Para intentar recuperar la credibilidad, se ha creado una comisión de prestaciones con las aseguradoras para extremar la vigilancia y se prevé la constitución de un grupo de trabajo tras Semana Santa para mejorar el mutualismo administrativo. Pero la situación exige un replanteamiento profundo del modelo, una apuesta decidida por la calidad asistencial y una mayor transparencia en la gestión.

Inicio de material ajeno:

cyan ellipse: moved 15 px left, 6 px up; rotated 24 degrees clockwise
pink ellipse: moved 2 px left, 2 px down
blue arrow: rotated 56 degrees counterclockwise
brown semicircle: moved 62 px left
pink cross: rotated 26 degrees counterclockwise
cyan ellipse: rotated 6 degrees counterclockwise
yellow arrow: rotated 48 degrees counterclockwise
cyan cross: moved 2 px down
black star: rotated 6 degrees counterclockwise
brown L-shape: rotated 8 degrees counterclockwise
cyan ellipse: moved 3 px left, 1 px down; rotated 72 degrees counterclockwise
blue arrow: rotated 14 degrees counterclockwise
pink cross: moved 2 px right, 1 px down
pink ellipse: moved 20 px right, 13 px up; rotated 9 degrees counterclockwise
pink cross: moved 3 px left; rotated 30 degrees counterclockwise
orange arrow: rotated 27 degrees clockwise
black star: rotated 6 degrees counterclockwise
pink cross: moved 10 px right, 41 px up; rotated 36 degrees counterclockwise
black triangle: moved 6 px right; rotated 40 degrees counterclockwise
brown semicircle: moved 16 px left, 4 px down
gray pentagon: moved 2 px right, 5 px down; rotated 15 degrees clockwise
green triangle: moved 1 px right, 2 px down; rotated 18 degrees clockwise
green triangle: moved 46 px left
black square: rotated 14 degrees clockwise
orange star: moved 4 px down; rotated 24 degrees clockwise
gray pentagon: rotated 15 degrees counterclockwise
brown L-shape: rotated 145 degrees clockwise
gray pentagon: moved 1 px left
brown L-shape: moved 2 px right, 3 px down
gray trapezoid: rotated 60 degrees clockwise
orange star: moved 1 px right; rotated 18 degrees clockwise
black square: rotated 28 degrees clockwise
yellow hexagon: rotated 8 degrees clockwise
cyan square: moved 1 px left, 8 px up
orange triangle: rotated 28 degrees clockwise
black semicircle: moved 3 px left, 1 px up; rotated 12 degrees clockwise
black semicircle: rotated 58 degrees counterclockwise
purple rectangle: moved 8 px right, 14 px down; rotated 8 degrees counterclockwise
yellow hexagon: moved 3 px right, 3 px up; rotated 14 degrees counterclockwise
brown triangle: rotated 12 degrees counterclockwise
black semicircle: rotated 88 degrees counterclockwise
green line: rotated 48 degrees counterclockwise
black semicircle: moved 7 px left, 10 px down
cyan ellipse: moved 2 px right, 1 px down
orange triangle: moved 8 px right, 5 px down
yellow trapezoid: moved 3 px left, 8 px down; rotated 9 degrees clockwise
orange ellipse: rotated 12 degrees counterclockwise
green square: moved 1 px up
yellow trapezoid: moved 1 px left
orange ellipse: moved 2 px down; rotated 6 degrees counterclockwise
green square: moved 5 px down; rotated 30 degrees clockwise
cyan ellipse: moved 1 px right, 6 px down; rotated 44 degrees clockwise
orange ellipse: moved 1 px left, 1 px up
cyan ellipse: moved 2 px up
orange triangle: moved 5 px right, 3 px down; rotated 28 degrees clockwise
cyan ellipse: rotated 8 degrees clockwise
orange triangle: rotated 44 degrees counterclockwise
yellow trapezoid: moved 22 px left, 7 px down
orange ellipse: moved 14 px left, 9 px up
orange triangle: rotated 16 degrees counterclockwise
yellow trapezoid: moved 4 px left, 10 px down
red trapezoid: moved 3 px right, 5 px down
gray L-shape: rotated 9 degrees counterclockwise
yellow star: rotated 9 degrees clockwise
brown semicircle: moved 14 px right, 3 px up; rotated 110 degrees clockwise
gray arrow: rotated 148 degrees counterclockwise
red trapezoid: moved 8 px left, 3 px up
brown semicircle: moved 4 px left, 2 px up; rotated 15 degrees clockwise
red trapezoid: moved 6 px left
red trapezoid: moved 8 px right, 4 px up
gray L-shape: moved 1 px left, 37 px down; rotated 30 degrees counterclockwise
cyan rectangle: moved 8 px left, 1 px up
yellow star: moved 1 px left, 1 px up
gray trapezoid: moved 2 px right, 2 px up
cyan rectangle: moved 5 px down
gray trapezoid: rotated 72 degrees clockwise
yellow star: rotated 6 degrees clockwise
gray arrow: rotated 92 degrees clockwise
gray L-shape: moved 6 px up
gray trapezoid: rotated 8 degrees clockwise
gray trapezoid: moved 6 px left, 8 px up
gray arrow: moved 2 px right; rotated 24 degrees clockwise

Además, la invitación de Muface, Mugeju e Isfas al Consejo Interterritorial del Sistema Nacional de Salud (SNS) podría ser una oportunidad para garantizar que las políticas de salud pública no discriminen a los mutualistas en asuntos cruciales como cribados de cáncer y vacunación. La gestión del 112 es otro frente abierto, con denuncias de problemas burocráticos que deben resolverse con urgencia.
La cifra habla por sí sola: más de 24.000 funcionarios han abandonado Muface en un año. Un éxodo que pone de manifiesto una crisis de confianza y la necesidad urgente de reformas profundas. ¿Podrá Muface recuperar la lealtad de sus mutualistas o la sanidad pública se convertirá en el nuevo hogar de los funcionarios?